The question that I have long wondered is this: Do the salamanders still exist in that snippet of earth in Riverdale? Theoretically, there’s no reason why they shouldn’t still be there. I don’t think our hunting them down for pets was sufficient to do them in as a species in this neck of the woods. But why am I confident if I lifted up rocks in that very same piece of property, there would be no salamanders to be found. Like so many things, they existed in simpler times in the Bronx, I suspect, and opted to get out while the going was good.

The Case of the Missing Mud Whopper

(Originally published on 6/26/14)

While walking the streets of the Bronx’s Kingsbridge last Saturday—the summer solstice—something monumental jumped out at me. Something, that is, which isn’t around anymore. For many years now, I’ve noticed the precipitous decline of honeybees. When I was a boy, they were everywhere from front-stoop flowerpots to grassy stretches in the neighborhood's parks. Not so anymore, and the same could be said for bumblebees and other species of bees and wasps. There are obviously some around, but the buzz is not nearly as loud as in the not-too-distant past.

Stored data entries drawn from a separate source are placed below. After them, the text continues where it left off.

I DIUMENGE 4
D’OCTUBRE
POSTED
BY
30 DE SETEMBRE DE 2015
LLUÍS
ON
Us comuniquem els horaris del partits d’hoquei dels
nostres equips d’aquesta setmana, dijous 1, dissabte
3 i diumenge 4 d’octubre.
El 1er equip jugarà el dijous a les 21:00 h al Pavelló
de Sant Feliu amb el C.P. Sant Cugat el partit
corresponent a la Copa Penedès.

There was this peculiar-looking wasp—metallic blue in color—that always seemed to frequent a certain kind of weed in the bygone days of my youth. Their sharp blue color and fluid wing motion were very noticeable in the thickets of their favorite hunting grounds. Being wasps and all, they simultaneously frightened and intrigued me. I didn't want to be set upon by one, let's put it that way. They were definitely more interesting insects than their meaner-looking brown cousins, who always seemed to be on the warpath. Individuals who even mildly disturbed their routine were fair game. My friends and I called the blue wasps “Mud Whoppers.” Something, though, told me that in our youthful exuberance, we had, quite possibly, transposed a scientific name—or that we had given the insect a unique moniker made completely out of whole cloth. Kids can be creative in that way. But now—courtesy of the Internet—I found the answer to this nagging riddle when I Googled “blue wasps” and stumbled upon images of the “Mud Whoppers” from my past. They were not, in fact, called “Mud Whoppers” but instead “Mud Daubers”—close enough. And that explains a lot.

There were bees and wasps aplenty in my youth. Everybody got stung at one time or another. Small, bright yellow-and-black striped bees were sure to be in the vicinity of discarded soda cans in trash receptacles. I don’t see their kind anymore, either. More buildings and fewer empty spaces have no doubt been contributing factors to their demise around here. But when the wide-open spaces in the area’s parks aren’t teeming with bees and insects like in the past, it certainly gives one pause.